In open storage environments it’s quite common for a person or group of people to be called upon to resolve an issue that involves the hardware and/or software of multiple vendors. More often than not these are very complex problems that need to be resolved quickly and efficiently. I say they are complex as this is the case more often than not, but sometimes they are actually quite simple — albeit not always obvious — to resolve.
What I have seen in many of these cases is that the survival instincts of the vendors in question kick in, with their initial reaction being to protect their turf. When this happens, the vendor can sometimes be a bit too quick to point a finger at another vendor (or vendors) — or even at someone or some group in your company.

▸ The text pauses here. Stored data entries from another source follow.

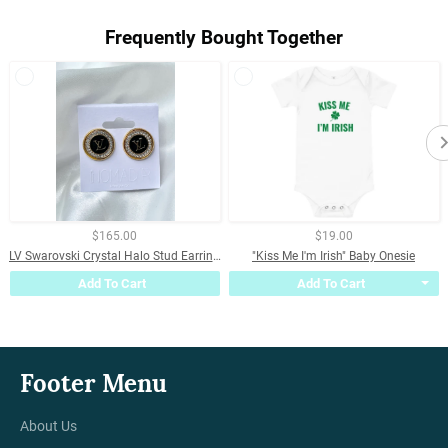
Frequently Bought Together
$165.00
$19.00
LV Swarovski Crystal Halo Stud Earrings- BLACK
"Kiss Me I'm Irish" Baby Onesie
Add To Cart
Add To Cart
Footer Menu
About Us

As you might imagine, this typically isn’t all that conducive to efficiently resolving the issue at hand. And as someone with extensive experience in having fingers pointed at him, pointing fingers at others, and resolving finger-pointing issues for customers, I see this as an issue that looms larger each day, especially as storage systems become more and more heterogeneous in nature.
So with that said, let’s take a look at how, when, and at whom a finger should be pointed, as well as how to reduce and mitigate finger pointing.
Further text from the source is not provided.